Action item: Look below for the line with "Anfänger (294, 534)"; begin the copy there and stop after the line with "Contact Us (435, 1628)", keeping the text exact and the pictures out.

Task input Block Start

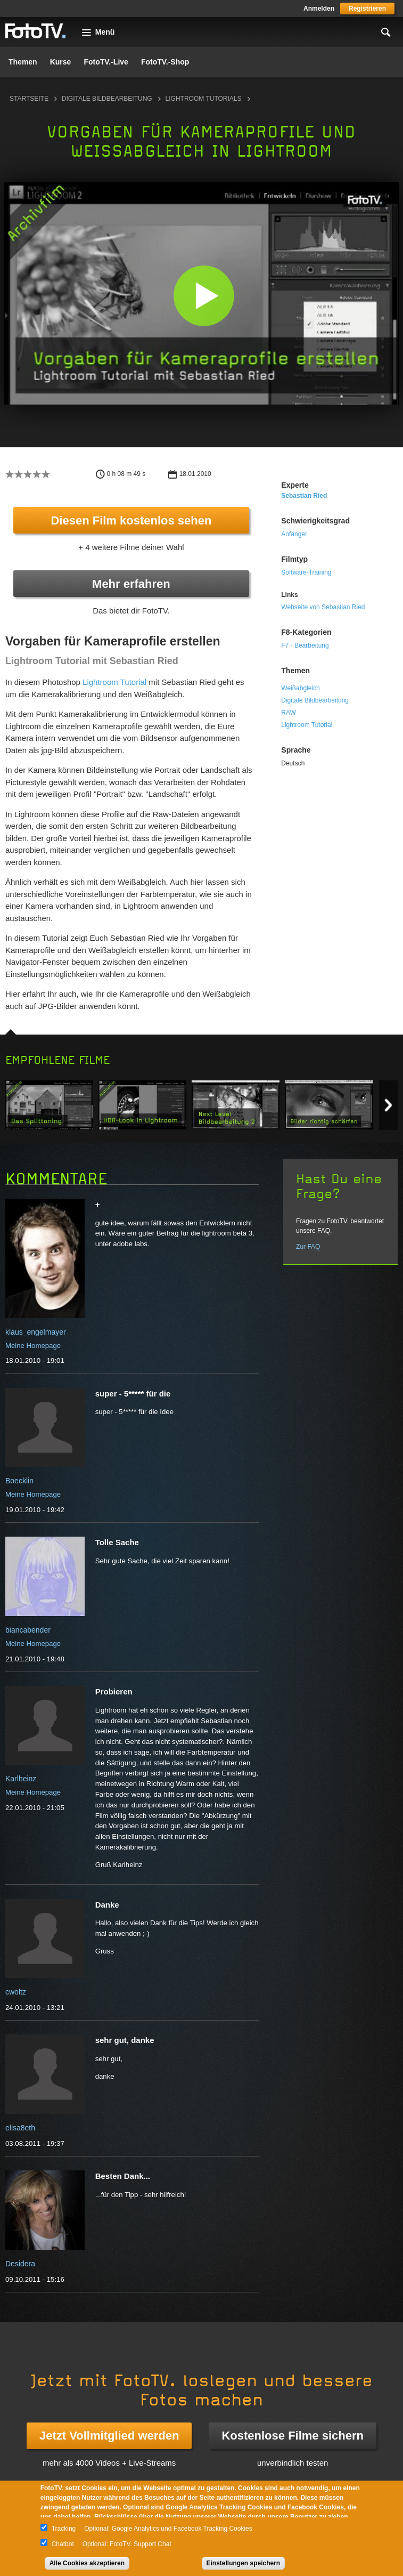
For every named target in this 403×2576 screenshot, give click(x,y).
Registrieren (367, 8)
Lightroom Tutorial (114, 682)
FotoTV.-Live (106, 62)
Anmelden (318, 8)
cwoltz (15, 1992)
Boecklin (19, 1480)
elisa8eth (20, 2127)
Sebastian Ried (304, 495)
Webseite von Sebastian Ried (323, 607)
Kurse (60, 62)
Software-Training (306, 572)
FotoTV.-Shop (165, 62)
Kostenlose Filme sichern (292, 2435)
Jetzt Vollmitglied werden (109, 2435)
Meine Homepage (33, 1346)
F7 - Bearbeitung (304, 645)
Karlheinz (20, 1778)
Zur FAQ (308, 1246)
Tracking (64, 2528)
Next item (388, 1105)
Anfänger (294, 534)
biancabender (28, 1630)
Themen (23, 62)
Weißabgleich (300, 688)
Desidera (20, 2263)
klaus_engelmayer (35, 1332)
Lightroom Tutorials (204, 98)
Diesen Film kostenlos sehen (131, 520)
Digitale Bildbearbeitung (107, 98)
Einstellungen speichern (244, 2563)
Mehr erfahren (131, 584)
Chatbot (63, 2544)
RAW (288, 712)
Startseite (29, 98)
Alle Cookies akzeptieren (87, 2563)
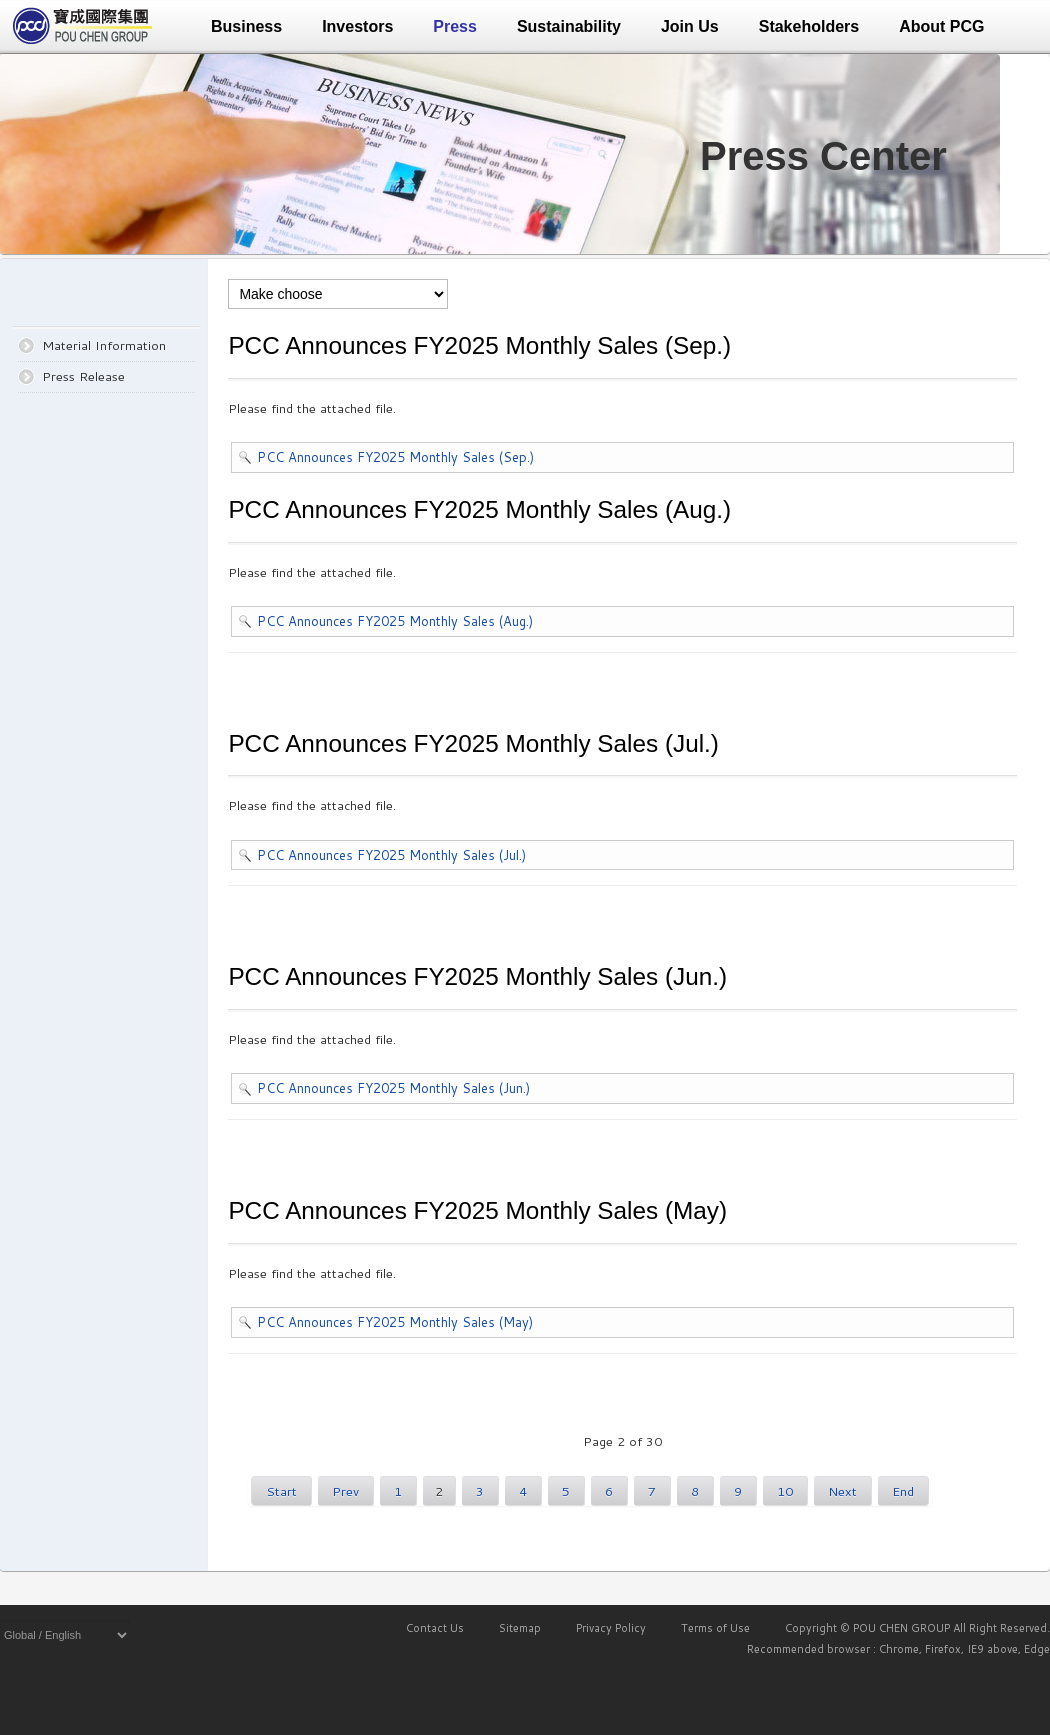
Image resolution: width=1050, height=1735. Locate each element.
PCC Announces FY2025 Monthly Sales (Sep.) (395, 457)
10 (785, 1491)
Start (281, 1491)
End (903, 1491)
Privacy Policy (611, 1628)
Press (455, 26)
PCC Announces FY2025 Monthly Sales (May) (395, 1322)
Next (842, 1491)
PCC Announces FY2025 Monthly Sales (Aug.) (395, 621)
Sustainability (569, 26)
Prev (345, 1491)
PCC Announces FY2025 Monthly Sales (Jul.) (391, 855)
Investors (357, 26)
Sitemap (520, 1628)
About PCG (941, 26)
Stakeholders (809, 26)
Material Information (104, 345)
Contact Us (435, 1628)
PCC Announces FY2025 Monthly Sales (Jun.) (393, 1088)
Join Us (690, 26)
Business (246, 26)
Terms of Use (715, 1628)
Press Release (83, 376)
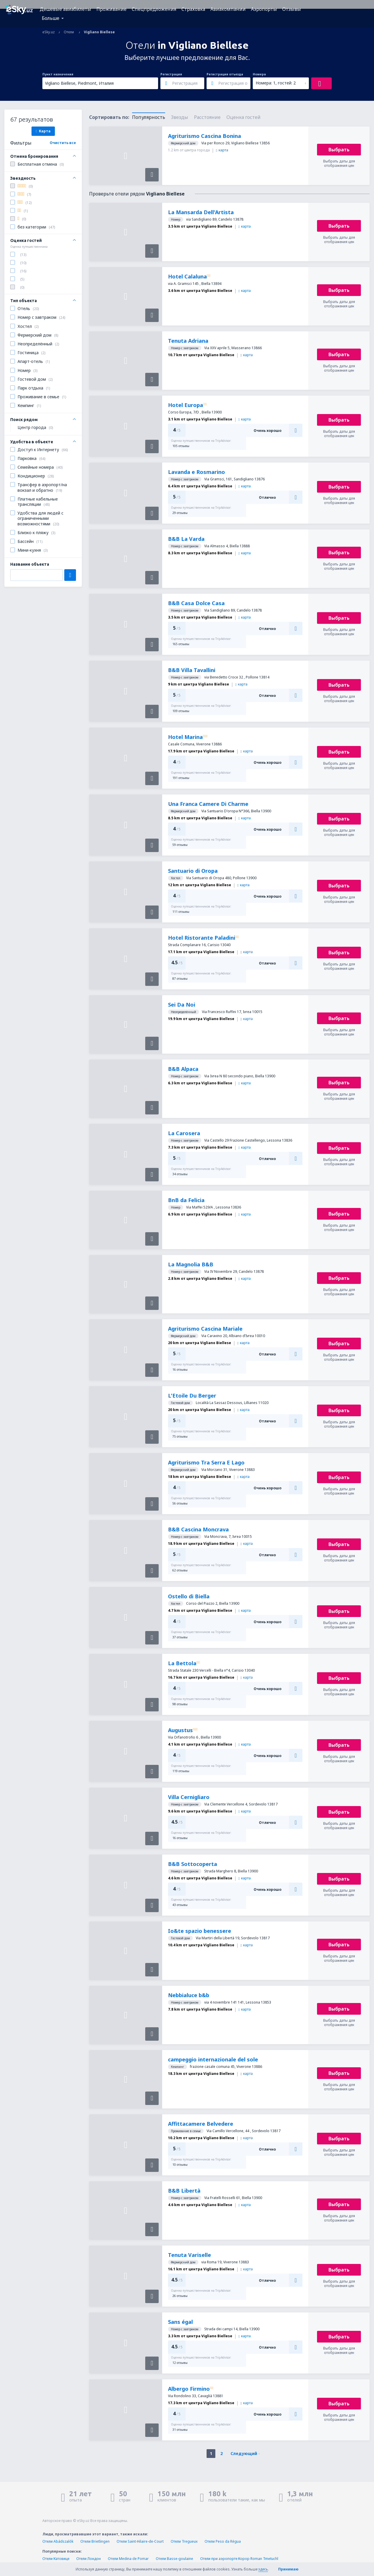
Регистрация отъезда (225, 74)
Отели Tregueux (184, 2541)
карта (222, 150)
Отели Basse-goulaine (174, 2558)
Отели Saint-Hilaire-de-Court (140, 2541)
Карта (43, 131)
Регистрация (171, 74)
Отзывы (291, 9)
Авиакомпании (228, 9)
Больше (50, 18)
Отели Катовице (55, 2558)
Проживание (111, 9)
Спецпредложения (154, 9)
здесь (263, 2569)
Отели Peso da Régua (223, 2541)
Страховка (193, 9)
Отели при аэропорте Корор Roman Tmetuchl (239, 2558)
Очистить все (63, 142)
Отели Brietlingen (95, 2541)
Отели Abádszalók (57, 2541)
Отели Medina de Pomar (128, 2558)
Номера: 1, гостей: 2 (276, 83)
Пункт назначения (57, 74)
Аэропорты (264, 9)
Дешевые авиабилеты (65, 9)
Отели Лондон (88, 2558)
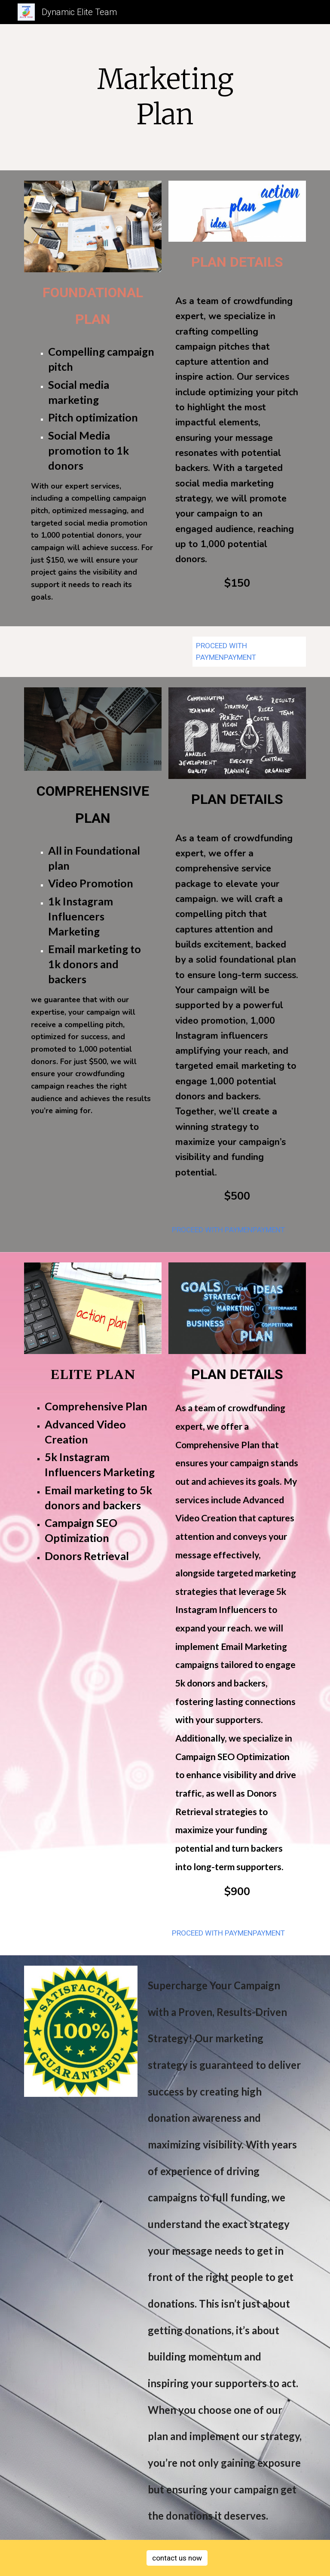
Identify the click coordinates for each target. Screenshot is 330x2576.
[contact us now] (177, 2558)
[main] (164, 97)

Task input Block End

Task solution:
Anfänger (294, 534)
biancabender (28, 1630)
Themen (23, 62)
Weißabgleich (300, 688)
Desidera (20, 2263)
klaus_engelmayer (35, 1332)
Lightroom Tutorials (204, 98)
Diesen Film kostenlos sehen (131, 520)
Digitale Bildbearbeitung (107, 98)
Einstellungen speichern (244, 2563)
Mehr erfahren (131, 584)
Chatbot (63, 2544)
RAW (288, 712)
Startseite (29, 98)
Alle Cookies akzeptieren (87, 2563)
Image resolution: width=1050, height=1735. Locate each element.
PCC Announces FY2025 Monthly Sales (Sep.) (395, 457)
10 (785, 1491)
Start (281, 1491)
End (903, 1491)
Privacy Policy (611, 1628)
Press (455, 26)
PCC Announces FY2025 Monthly Sales (May) (395, 1322)
Next (842, 1491)
PCC Announces FY2025 Monthly Sales (Aug.) (395, 621)
Sustainability (569, 26)
Prev (345, 1491)
PCC Announces FY2025 Monthly Sales (Jul.) (391, 855)
Investors (357, 26)
Sitemap (520, 1628)
About PCG (941, 26)
Stakeholders (809, 26)
Material Information (104, 345)
Contact Us (435, 1628)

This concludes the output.